Gomes conclui que “alguns dos problemas enfrentados pelos participantes mostram riscos que devem ser levados em conta no uso da ibogaína e também em futuras regulamentações do seu uso, principalmente em relação a triagem e preparo do paciente, administração e dosagem da ibogaína e suporte durante o efeito agudo”.

O forte da tese, para interessados no aspecto subjetivo (“fenomenológico”, no jargão da ciência psicodélica), são os cinco relatos de dependentes que o psicólogo acompanhou por um ano, com entrevistas trimestrais.
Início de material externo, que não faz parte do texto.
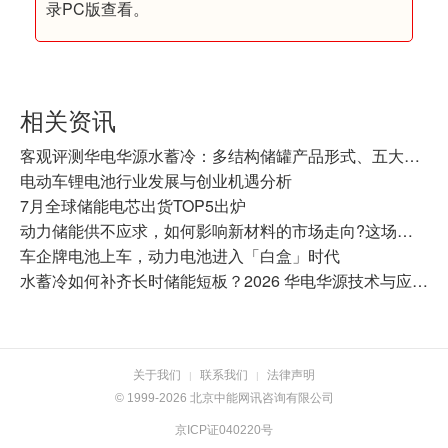
录PC版查看。
相关资讯
客观评测华电华源水蓄冷：多结构储罐产品形式、五大核心技术及全链条竞争优势
电动车锂电池行业发展与创业机遇分析
7月全球储能电芯出货TOP5出炉
动力储能供不应求，如何影响新材料的市场走向?这场产业大会有答案
车企牌电池上车，动力电池进入「白盒」时代
水蓄冷如何补齐长时储能短板？2026 华电华源技术与应用全景盘点
关于我们
联系我们
法律声明
|
|
© 1999-2026 北京中能网讯咨询有限公司
京ICP证040220号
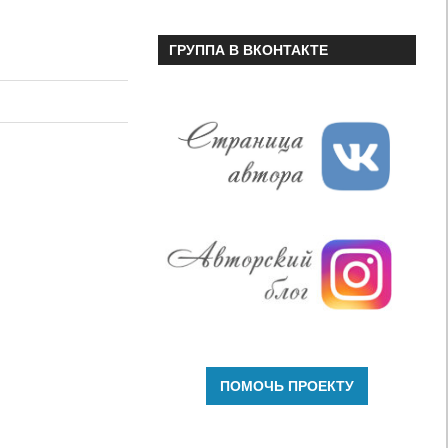
ГРУППА В ВКОНТАКТЕ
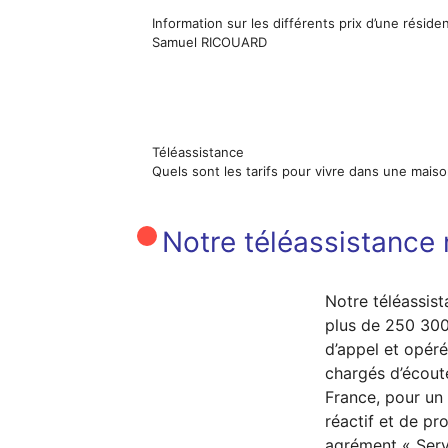
Information sur les différents prix d’une résid
Samuel RICOUARD
Téléassistance
Quels sont les tarifs pour vivre dans une maiso
Notre téléassistance n
Notre téléassist
plus de 250 300
d’appel et opéré
chargés d’écout
France, pour u
réactif et de pr
agrément « Serv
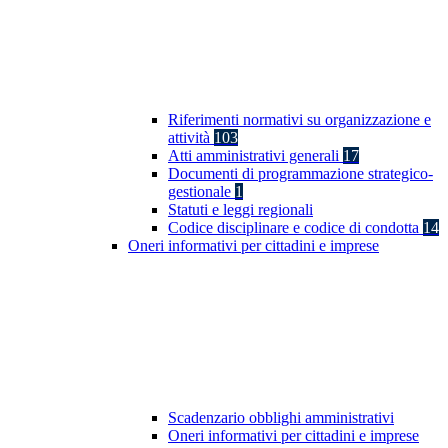
Riferimenti normativi su organizzazione e
attività
103
Atti amministrativi generali
17
Documenti di programmazione strategico-
gestionale
1
Statuti e leggi regionali
Codice disciplinare e codice di condotta
14
Oneri informativi per cittadini e imprese
Scadenzario obblighi amministrativi
Oneri informativi per cittadini e imprese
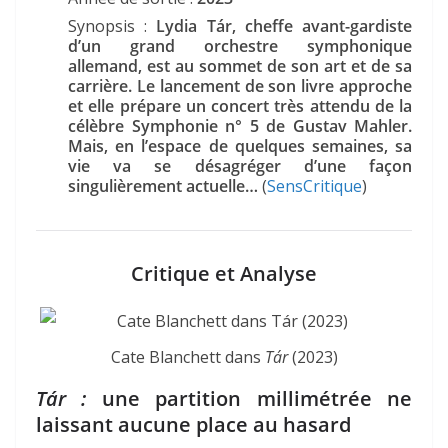
Synopsis :
Lydia Tár, cheffe avant-gardiste
d’un grand orchestre symphonique
allemand, est au sommet de son art et de sa
carrière. Le lancement de son livre approche
et elle prépare un concert très attendu de la
célèbre Symphonie n° 5 de Gustav Mahler.
Mais, en l’espace de quelques semaines, sa
vie va se désagréger d’une façon
singulièrement actuelle…
(
SensCritique
)
Critique et Analyse
Cate Blanchett dans
Tár
(2023)
Tár :
une partition millimétrée ne
laissant aucune place au hasard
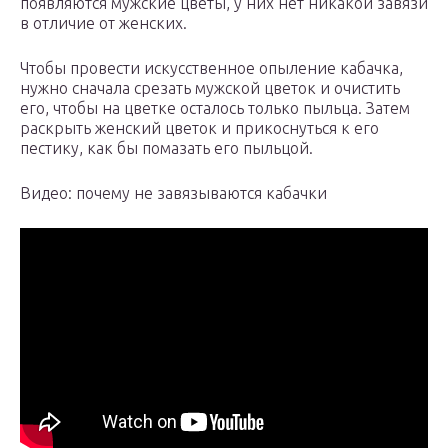
появляются мужские цветы, у них нет никакой завязи
в отличие от женских.
Чтобы провести искусственное опыление кабачка,
нужно сначала срезать мужской цветок и очистить
его, чтобы на цветке осталось только пыльца. Затем
раскрыть женский цветок и прикоснуться к его
пестику, как бы помазать его пыльцой.
Видео: почему не завязываются кабачки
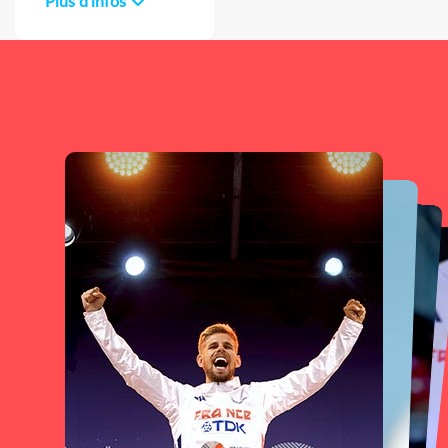
Plus d'infos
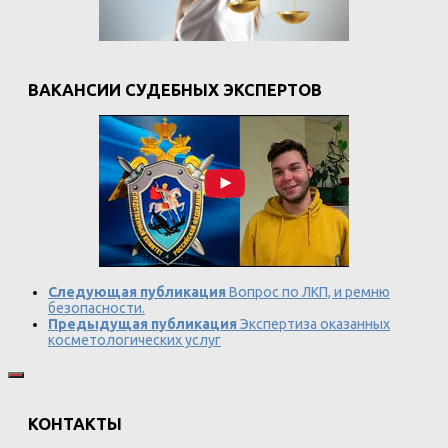
ВАКАНСИИ СУДЕБНЫХ ЭКСПЕРТОВ
Следующая публикация
Вопрос по ЛКП, и ремню
безопасности.
Предыдущая публикация
Экспертиза оказанных
косметологических услуг
КОНТАКТЫ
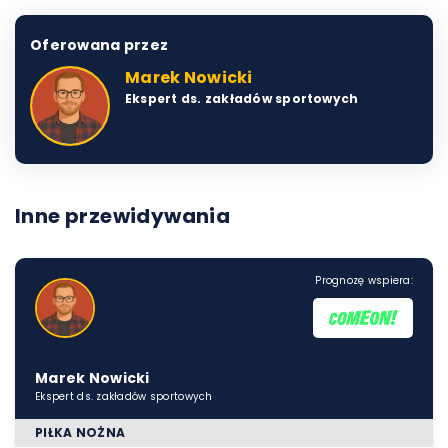
Oferowana przez
Marek Nowicki
Ekspert ds. zakładów sportowych
Inne przewidywania
Prognozę wspiera:
Marek Nowicki
Ekspert ds. zakładów sportowych
PIŁKA NOŻNA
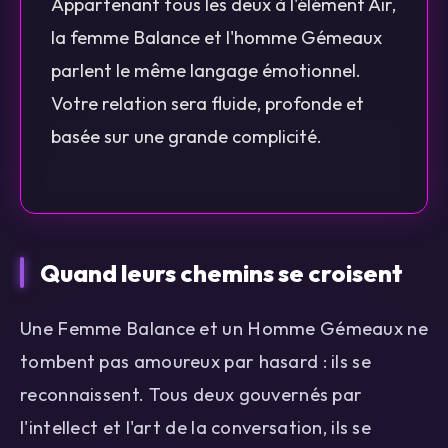
Appartenant tous les deux à l'élément Air,
la femme Balance et l'homme Gémeaux
parlent le même langage émotionnel.
Votre relation sera fluide, profonde et
basée sur une grande complicité.
Quand leurs chemins se croisent
Une Femme Balance et un Homme Gémeaux ne
tombent pas amoureux par hasard : ils se
reconnaissent. Tous deux gouvernés par
l'intellect et l'art de la conversation, ils se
Um dos mitos que se desfaz com a leitura é o da ibogaína como panaceia ou bala de prata para exterminar a dependência.

Os pacientes saem melhores da experiência e descrevem como passaram por uma renovação da própria vida, mas não se livram do crack num passe de mágica. Chico (nome fictício), por exemplo, chegou a crer que encontrara a cura, como descreveu na primeira entrevista três meses de acompanhamento:

“Eu falei que me vi no uso [de crack], no dia da dose alta [de ibogaína]. Fiquei com dó de mim mesmo… Me vi desde pequenininho. Como me tornei isso?” –relatou a Gomes. “Venho de 12 internações, 20 anos de uso de crack. Eu às vezes lembro, mas não dá um trisco de vontade, nada! A memória não vem muito também. É como se eu nunca tivesse usado.”

Depois disso Chico teve recaídas esparsas, tomou ibogaína mais algumas vezes, porém com menos efeito. Procurou ajuda também na ayahuasca. Nas conversas subsequentes, já não dizia acreditar estar curado da dependência, mas sim amadurecido:

“Me tornei uma pessoa melhor, mais regrada. Nunca fui desonesto, nunca fui de mexer nas coisas do outro, mas agora tô até meio chato nessa parte. Fiquei até meio velho… Acho que amadureci. Pude me sentir uma pessoa que se resolveu com ela mesma. Ficava esperando felicidade e perguntando de onde ela ia vir… E ela tá aqui comigo. Consegui ficar feliz com o que eu já tinha.”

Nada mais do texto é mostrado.